» Task prompt
Wherever "ιδρύματα" appears in the records below, copy the line that holds it.
☆ ☆ ☆
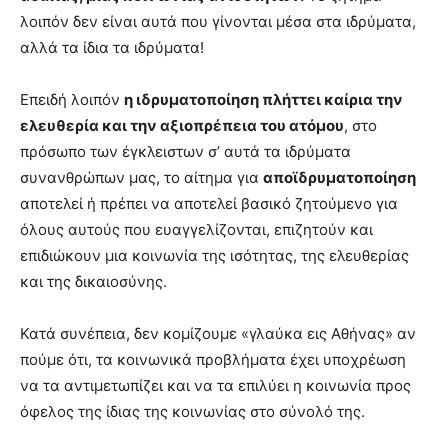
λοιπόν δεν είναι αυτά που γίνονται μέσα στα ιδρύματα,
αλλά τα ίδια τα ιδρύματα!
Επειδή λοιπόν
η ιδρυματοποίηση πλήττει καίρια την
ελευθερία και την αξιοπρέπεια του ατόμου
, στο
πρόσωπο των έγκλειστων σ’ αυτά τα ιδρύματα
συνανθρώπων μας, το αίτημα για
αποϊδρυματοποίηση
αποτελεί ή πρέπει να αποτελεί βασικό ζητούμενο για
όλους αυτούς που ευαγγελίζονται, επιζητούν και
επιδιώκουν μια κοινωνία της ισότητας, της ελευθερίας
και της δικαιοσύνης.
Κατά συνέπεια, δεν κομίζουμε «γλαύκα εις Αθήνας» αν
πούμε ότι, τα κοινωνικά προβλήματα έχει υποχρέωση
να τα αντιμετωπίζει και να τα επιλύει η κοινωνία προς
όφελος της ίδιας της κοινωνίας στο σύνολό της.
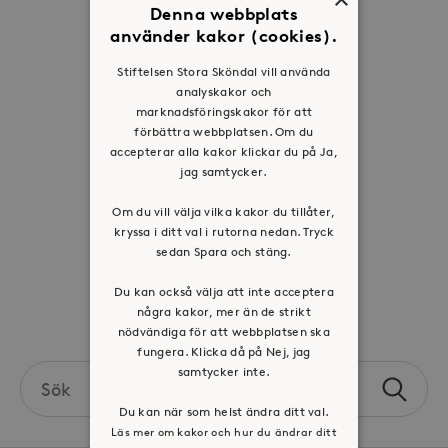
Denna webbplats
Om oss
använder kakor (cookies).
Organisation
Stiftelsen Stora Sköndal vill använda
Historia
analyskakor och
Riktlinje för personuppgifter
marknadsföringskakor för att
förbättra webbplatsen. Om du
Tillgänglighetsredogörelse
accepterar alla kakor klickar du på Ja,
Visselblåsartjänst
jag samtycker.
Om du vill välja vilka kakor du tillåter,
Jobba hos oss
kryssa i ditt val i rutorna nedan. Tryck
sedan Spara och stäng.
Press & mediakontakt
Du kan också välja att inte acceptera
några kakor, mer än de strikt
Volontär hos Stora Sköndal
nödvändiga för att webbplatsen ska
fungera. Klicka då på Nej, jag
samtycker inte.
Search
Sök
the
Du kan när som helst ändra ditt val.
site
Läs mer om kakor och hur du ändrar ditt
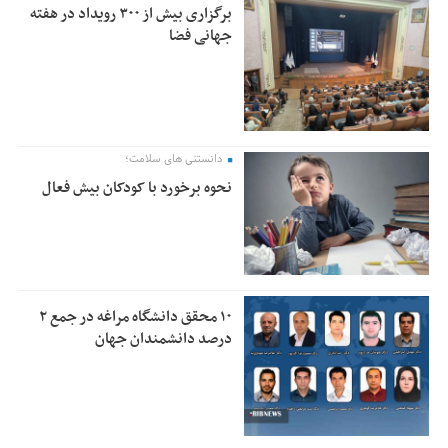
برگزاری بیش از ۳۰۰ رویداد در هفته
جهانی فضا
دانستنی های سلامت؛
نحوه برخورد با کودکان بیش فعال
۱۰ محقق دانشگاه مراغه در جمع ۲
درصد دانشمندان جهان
☆ ☆ ☆
» Task response
λοιπόν δεν είναι αυτά που γίνονται μέσα στα ιδρύματα,
αλλά τα ίδια τα ιδρύματα!
πρόσωπο των έγκλειστων σ’ αυτά τα ιδρύματα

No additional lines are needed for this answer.